Setting out his analysis, Prof Hawking said: "Ever since the dawn of civilisation, people have not been content to see events as unconnected and inexplicable. They have craved an understanding of the underlying order in the world. The World Cup is no different."
He added that England's chances of success could be worked out by examining "environmental, physiological, psychological, political and tactical variables."
"Statistically England's red kit is more successful and we should play 4-3-3 rather than 4-4-2," he said. "Psychologists in Germany found red makes teams feel more confident and can lead them to being perceived as more aggressive and dominant. Likewise, 4-3-3 is more positive so the team benefits for similar psychological reasons.
"The data shows we also need to hope for a European referee. European referees are more sympathetic to the English game and less sympathetic to ballerinas like Suarez.
"Like all animals, the England team are creatures of habit. Being closer to home reduces the negative impact of cultural differences and jetlag. We do better in temperate climates, at low altitudes with kick-off as close to the normal three o'clock as possible.
"The impact of environmental factors alone is quite staggering. A 5 degrees C rise in temperature reduces our chances of winning by 59 percent. We are twice as likely to win when playing below 500 metres above sea level. And our chances of winning improve by a third when kicking off at three o'clock local time."
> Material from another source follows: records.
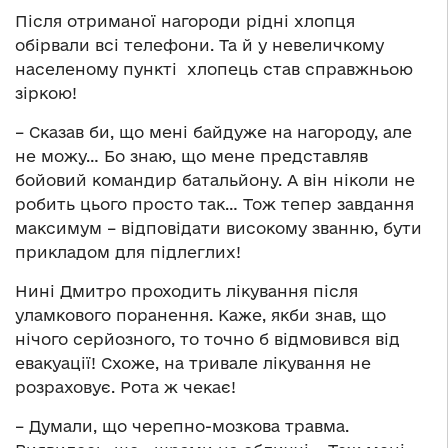
Після отриманої нагороди рідні хлопця
обірвали всі телефони. Та й у невеличкому
населеному пункті хлопець став справжньою
зіркою!
– Сказав би, що мені байдуже на нагороду, але
не можу… Бо знаю, що мене представляв
бойовий командир батальйону. А він ніколи не
робить цього просто так… Тож тепер завдання
максимум – відповідати високому званню, бути
прикладом для підлеглих!
Нині Дмитро проходить лікування після
уламкового поранення. Каже, якби знав, що
нічого серйозного, то точно б відмовився від
евакуації! Схоже, на тривале лікування не
розраховує. Рота ж чекає!
– Думали, що черепно-мозкова травма.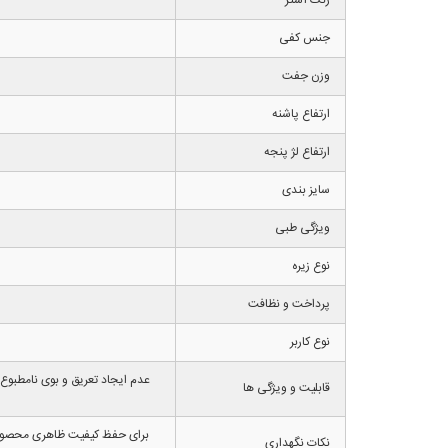
جنس کفی
وزن جفت
ارتفاع پاشنه
ارتفاع لژ پنجه
سایز بندی
ویژگی طبی
نوع زیره
پرداخت و نظافت
نوع کاربر
عدم ایجاد تعریق و بوی نامطبوع
قابلیت و ویژگی ها
برای حفظ کیفیت ظاهری محصول ما
نکات نگهداری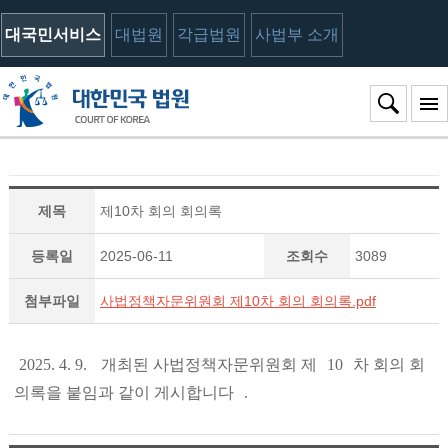
대국민서비스
대법원
각급법원
사법부 소개
제목
제10차 회의 회의록
등록일
2025-06-11
조회수
3089
첨부파일
사법정책자문위원회 제10차 회의 회의록.pdf
2025. 4. 9.
개최된 사법정책자문위원회 제
10
차 회의 회
의록을 붙임과 같이 게시합니다
.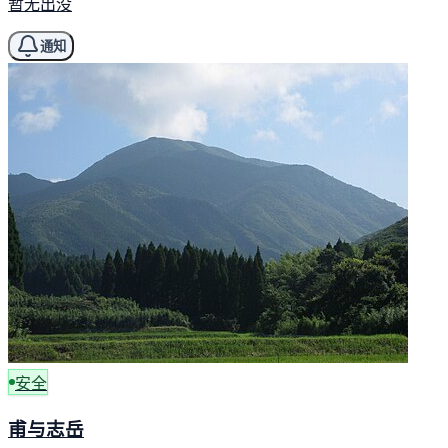
暂无出没
通知
安全
甫与志岳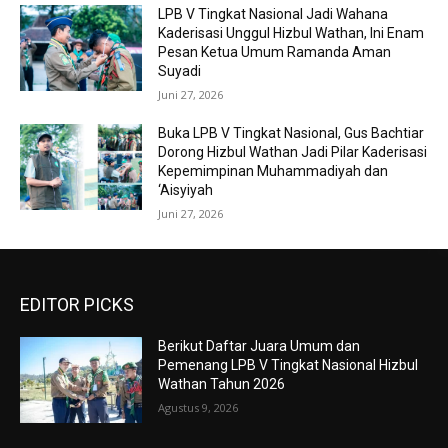
LPB V Tingkat Nasional Jadi Wahana
Kaderisasi Unggul Hizbul Wathan, Ini Enam
Pesan Ketua Umum Ramanda Aman
Suyadi
Juni 27, 2026
Buka LPB V Tingkat Nasional, Gus Bachtiar
Dorong Hizbul Wathan Jadi Pilar Kaderisasi
Kepemimpinan Muhammadiyah dan
‘Aisyiyah
Juni 27, 2026
EDITOR PICKS
Berikut Daftar Juara Umum dan
Pemenang LPB V Tingkat Nasional Hizbul
Wathan Tahun 2026
Agustus 9, 2026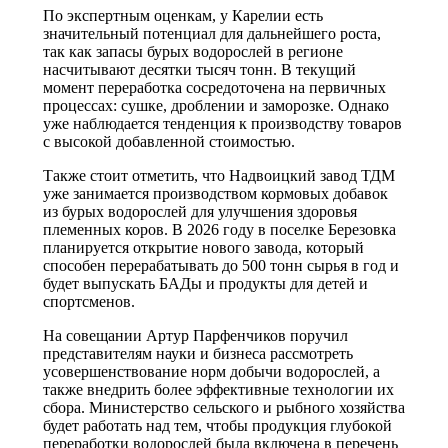
По экспертным оценкам, у Карелии есть
значительный потенциал для дальнейшего роста,
так как запасы бурых водорослей в регионе
насчитывают десятки тысяч тонн. В текущий
момент переработка сосредоточена на первичных
процессах: сушке, дроблении и заморозке. Однако
уже наблюдается тенденция к производству товаров
с высокой добавленной стоимостью.
Также стоит отметить, что Надвоицкий завод ТДМ
уже занимается производством кормовых добавок
из бурых водорослей для улучшения здоровья
племенных коров. В 2026 году в поселке Березовка
планируется открытие нового завода, который
способен перерабатывать до 500 тонн сырья в год и
будет выпускать БАДы и продукты для детей и
спортсменов.
На совещании Артур Парфенчиков поручил
представителям науки и бизнеса рассмотреть
усовершенствование норм добычи водорослей, а
также внедрить более эффективные технологии их
сбора. Министерство сельского и рыбного хозяйства
будет работать над тем, чтобы продукция глубокой
переработки водорослей была включена в перечень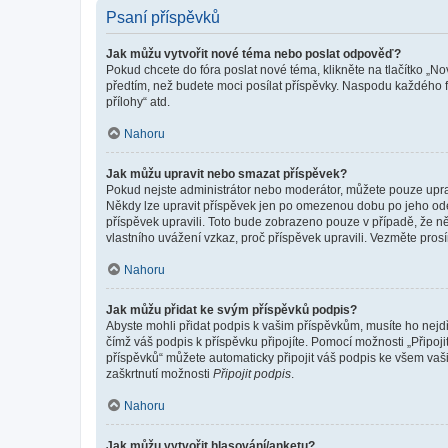
Psaní příspěvků
Jak můžu vytvořit nové téma nebo poslat odpověď?
Pokud chcete do fóra poslat nové téma, klikněte na tlačítko „No
předtím, než budete moci posílat příspěvky. Naspodu každého fó
přílohy“ atd.
Nahoru
Jak můžu upravit nebo smazat příspěvek?
Pokud nejste administrátor nebo moderátor, můžete pouze upravo
Někdy lze upravit příspěvek jen po omezenou dobu po jeho odesl
příspěvek upravili. Toto bude zobrazeno pouze v případě, že n
vlastního uvážení vzkaz, proč příspěvek upravili. Vezměte pr
Nahoru
Jak můžu přidat ke svým příspěvků podpis?
Abyste mohli přidat podpis k vašim příspěvkům, musíte ho nejdří
čímž váš podpis k příspěvku připojíte. Pomocí možnosti „Připo
příspěvků“ můžete automaticky připojit váš podpis ke všem vaš
zaškrtnutí možnosti
Připojit podpis
.
Nahoru
Jak můžu vytvořit hlasování/anketu?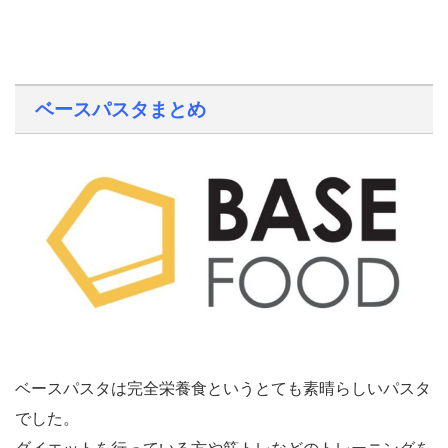
ベースパスタまとめ
ベースパスタは完全栄養食というとても素晴らしいパスタ
でした。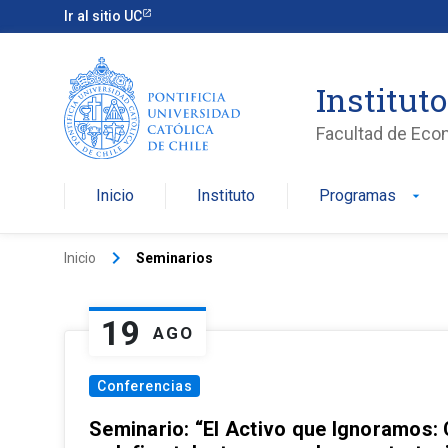
Ir al sitio UC
Institut
Facultad de Eco
Inicio
Instituto
Programas
arrow_drop_down
keyboard_arrow_right
Inicio
Seminarios
19
AGO
Conferencias
Seminario: “El Activo que Ignoramos: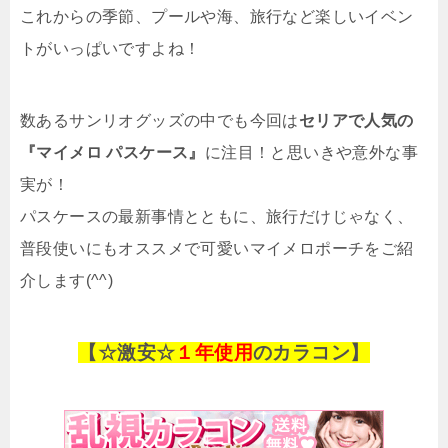
これからの季節、プールや海、旅行など楽しいイベン
トがいっぱいですよね！
数あるサンリオグッズの中でも今回は
セリアで人気の
『マイメロ パスケース』
に注目！と思いきや意外な事
実が！
パスケースの最新事情とともに、旅行だけじゃなく、
普段使いにもオススメで可愛いマイメロポーチをご紹
介します(^^)
【☆激安☆
１年使用
のカラコン】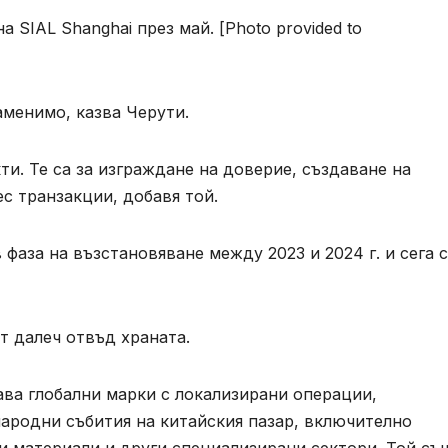
 SIAL Shanghai през май. [Photo provided to
аменимо, казва Черути.
ти. Те са за изграждане на доверие, създаване на
с транзакции, добавя той.
фаза на възстановяване между 2023 и 2024 г. и сега с
т далеч отвъд храната.
тава глобални марки с локализирани операции,
родни събития на китайския пазар, включително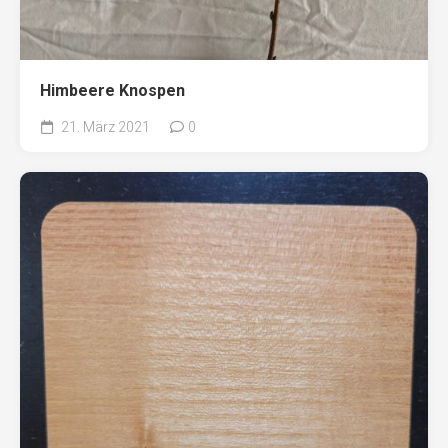
Himbeere Knospen
21. März 2021
0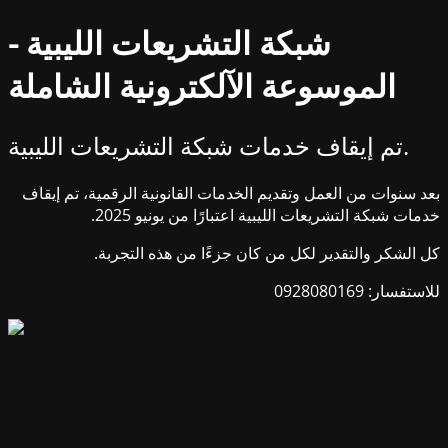
شبكة التشريعات الليبية -
الموسوعة الآلكترونية الشاملة
تم إيقاف خدمات شبكة التشريعات الليبية.
بعد سنوات من العمل وتقديم الخدمات القانونية الرقمية، تم إيقاف
خدمات شبكة التشريعات الليبية اعتبارًا من يونيو 2025.
كل الشكر والتقدير لكل من كان جزءًا من هذه التجربة.
للاستفسار: 0928080169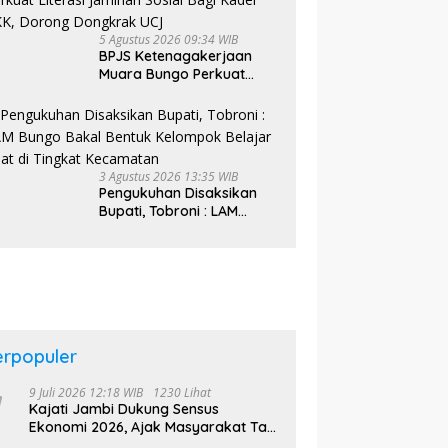
5 Agustus 2026 09:34 WIB
BPJS Ketenagakerjaan
Muara Bungo Perkuat
Literasi Jaminan Sosial
Bagi Kader PKK, Dorong
Dongkrak UCJ
3 Agustus 2026 13:35 WIB
Pengukuhan Disaksikan
Bupati, Tobroni : LAM
Bungo Bakal Bentuk
Kelompok Belajar Adat di
Tingkat Kecamatan
erpopuler
9 Juli 2026 12:18 WIB
1230 Lihat
Kajati Jambi Dukung Sensus
Ekonomi 2026, Ajak Masyarakat Tak
Takut Didata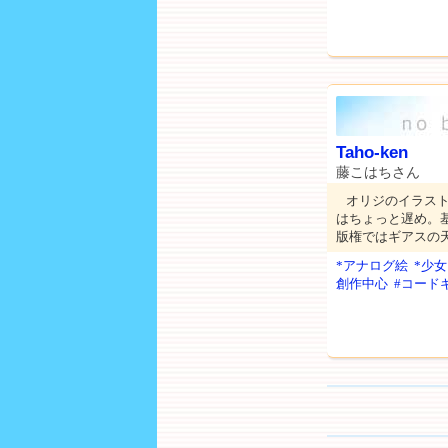
Taho-ken
藤こはちさん
オリジのイラス
はちょっと遅め。
版権ではギアスの
*アナログ絵
*少女
創作中心
#コード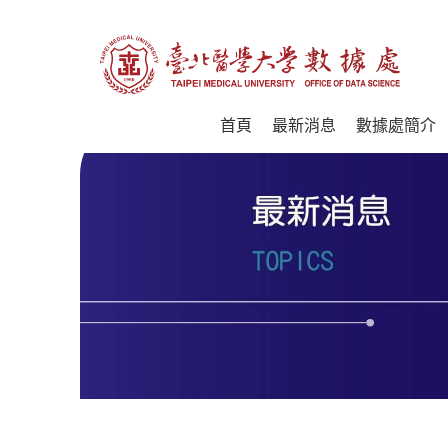
首頁
最新消息
數據處簡介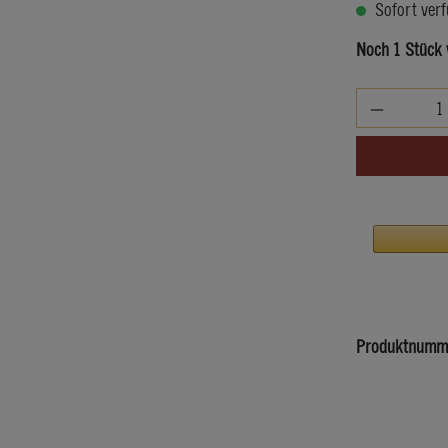
Sofort verf
Noch 1 Stück 
Produkt An
Produktnumm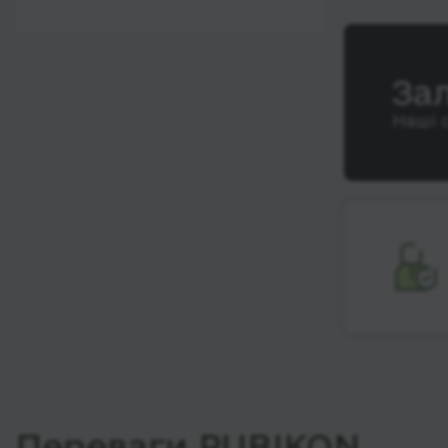
12:00 - 18:00
Wi-Fi
Після 18:00
Туалет
За
Розетка
Наші 
Клімат-контроль
Напої
Індивідуальні ремені
безпеки
Відеосистема
Аудіосистема в
автобусі
Сидіння
підвищенного
комфорту
Лежачі місця
Переваги RUBIKON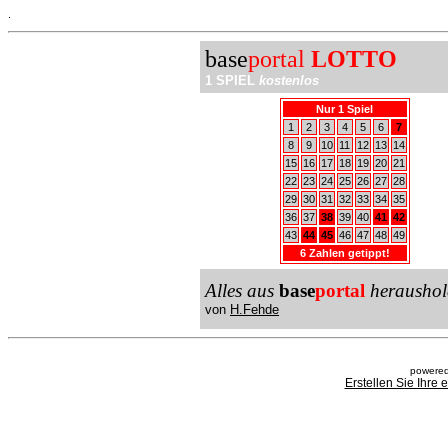
.
base
portal
LOTTO
1 SPIEL
kostenlos
Nur 1 Spiel
1
2
3
4
5
6
7
8
9
10
11
12
13
14
15
16
17
18
19
20
21
22
23
24
25
26
27
28
29
30
31
32
33
34
35
36
37
38
39
40
41
42
43
44
45
46
47
48
49
6 Zahlen getippt!
Alles aus
base
portal
heraushol
von
H.Fehde
powered
Erstellen Sie Ihre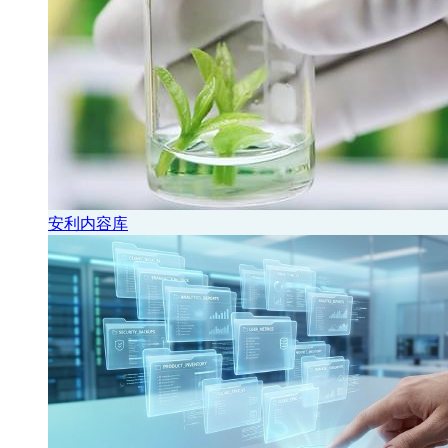
安利内容库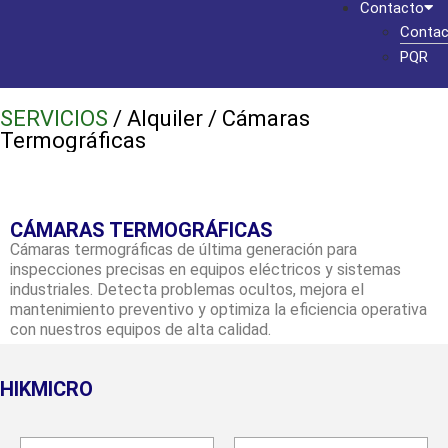
Contacto
Contac
PQR
SERVICIOS
/ Alquiler / Cámaras
Termográficas
CÁMARAS TERMOGRÁFICAS
Cámaras termográficas de última generación para
inspecciones precisas en equipos eléctricos y sistemas
industriales. Detecta problemas ocultos, mejora el
mantenimiento preventivo y optimiza la eficiencia operativa
con nuestros equipos de alta calidad.
HIKMICRO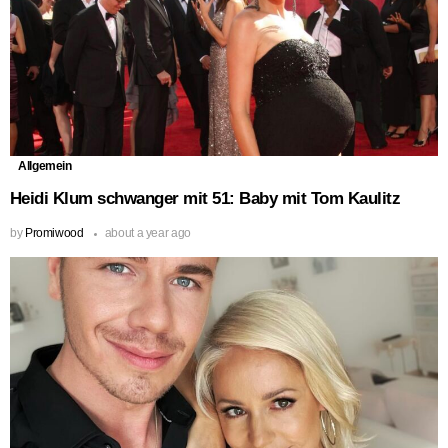
Allgemein
Heidi Klum schwanger mit 51: Baby mit Tom Kaulitz
by
Promiwood
about a year ago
England exited the World Cups in 1990, 1998 and 2006 -- as well as Euro 96, Euro 2004 and Euro 2012 -- after losing penalty shootouts, but Prof Hawking has also come up with "a formula for the perfect penalty," adding: "As we say in science, England couldn't hit a cow's arse with a banjo."
He said the key to success was a run-up of more than three steps and giving the ball "some welly," although he stressed that "velocity is nothing without placement."
He said: "If only I had whispered this in Chris Waddle's ear before he sent the ball into orbit in 1990. Use the side foot rather than laces and you are 10 percent more likely to score.
"The statistics confirm the obvious. Place the ball in the top left or right hand corner for the best chance of success -- 84 percent of penalties in those areas score. The ability of strikers to place the ball results in them being more likely to score than midfielders and defenders.
"There is no evidence that it's advantageous to be left- or right-footed but bald players and fair-haired players are more likely to score. The reason for this is unclear. This will remain one of science's great mysteries."